Welfare and Institutions Code section 702 requires an explicit declaration by the juvenile court whether an offense would be a felony or misdemeanor in the case of an adult. (In re Manzy W. (1997) 14 Cal.4th 1199, 1204.) The juvenile courts error may be harmless if the record shows that the juvenile court, despite its failure to comply with the statute, was aware of, and exercised its discretion to determine the felony or misdemeanor nature of a wobbler. (Id. at p. 1209.) However, neither the pleading, the minute order, nor the setting of a felony-level period of physical confinement may substitute for a declaration by the juvenile court as to whether an offense is a misdemeanor or felony. [Citation.] (Id. at p. 1208.) The key issue is whether the record as a whole establishes that the juvenile court was aware of its discretion to treat the offense as a misdemeanor and to state a misdemeanor-length confinement limit. (Id. at p. 1209.)



Other than the sentence itself, which represents the maximum confinement on count 1 if it was considered a felony, there is no other evidence in the record supporting a finding that the juvenile court was aware of its discretion in determining the offense to be a felony or a misdemeanor. In its concluding remarks, the court failed to consider making a criminal threat a wobbler, stating only that appellants [m]aximum term of confinement is 3 years and 8 months. The court did not check either the felony or misdemeanor box on the form minute order after the petition was sustained.

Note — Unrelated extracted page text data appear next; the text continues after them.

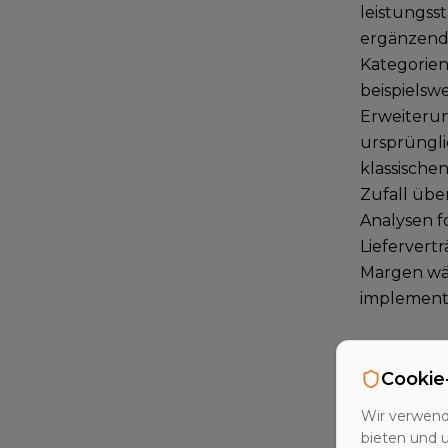
leistungss
ergänzende
Kategorien
beispielsw
Erweiterun
ursprüngli
klassische
Zufall übe
Analysen f
Liefervertr
Margen wäh
implement
Arten de
Cookie
In der ind
Wir verwend
Upselling:
bieten und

In light of the record, we cannot hold harmless the juvenile courts error in failing to declare the offense to be a felony or a misdemeanor. (In re Manzy W., supra, 14 Cal.4th at pp. 1208-1209.) Accordingly, we must remand to allow the court to make the requisite declaration.



DISPOSITION



The order is reversed as to the maximum term of confinement. In all other respects, it is affirmed. The matter is remanded to the trial court to declare whether the criminal threats crime was determined to be a felony or misdemeanor for purposes of setting the maximum term of confinement and to set the maximum term of confinement.



NOT TO BE PUBLISHED



JACKSON, J.*



We concur:



VOGEL, Acting P. J.



ROTHSCHILD, J.



Publication Courtesy of San Diego County Legal Resource Directory.



Analysis and review provided by El Cajon Property line Lawyers.

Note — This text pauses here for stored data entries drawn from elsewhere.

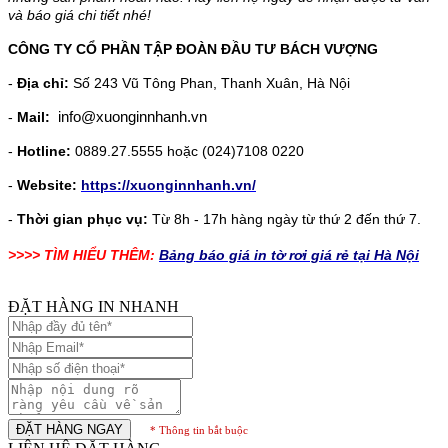
và báo giá chi tiết nhé!
CÔNG TY CỔ PHẦN TẬP ĐOÀN ĐẦU TƯ BÁCH VƯỢNG
-
Địa chỉ:
Số 243 Vũ Tông Phan, Thanh Xuân, Hà Nội
-
Mail:
info@xuonginnhanh.vn
-
Hotline:
0889.27.5555 hoặc (024)7108 0220
-
Website:
https://xuonginnhanh.vn/
-
Thời gian phục vụ:
Từ 8h - 17h hàng ngày từ thứ 2 đến thứ 7.
>>>> TÌM HIỂU THÊM:
Bảng báo giá in tờ rơi giá rẻ tại Hà Nội
ĐẶT HÀNG IN NHANH
ĐẶT HÀNG NGAY
* Thông tin bắt buộc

San Diego Case Information provided by www.fearnotlaw.com







* Judge of the Los Angeles Superior Court assigned by the Chief Justice pursuant to article VI, section 6 of the California Constitution.

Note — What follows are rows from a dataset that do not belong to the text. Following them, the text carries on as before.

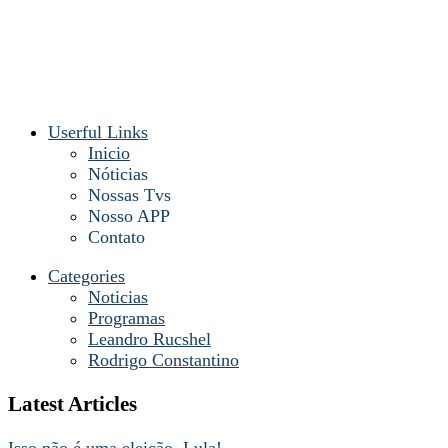
Userful Links
Inicio
Nóticias
Nossas Tvs
Nosso APP
Contato
Categories
Noticias
Programas
Leandro Rucshel
Rodrigo Constantino
Latest Articles
Isso não é uma eleição, Lula!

Description Appellant Kevin B. appeals from an order of the juvenile court declaring him to be a ward of the court (Welf. & Inst. Code, 602) and ordering camp placement entered after the court sustained a petition as to count 1, criminal threats (Pen. Code, 422) and count 3, cutting a utility line (Pen. Code, 591). The juvenile court did not sustain the petition as to count 2, criminal threats. On appeal, appellant contends that remand is required because the juvenile court failed to declare count 1 a felony or a misdemeanor. The People agree, and Court remand for the juvenile court to declare the offense to be a felony or a misdemeanor.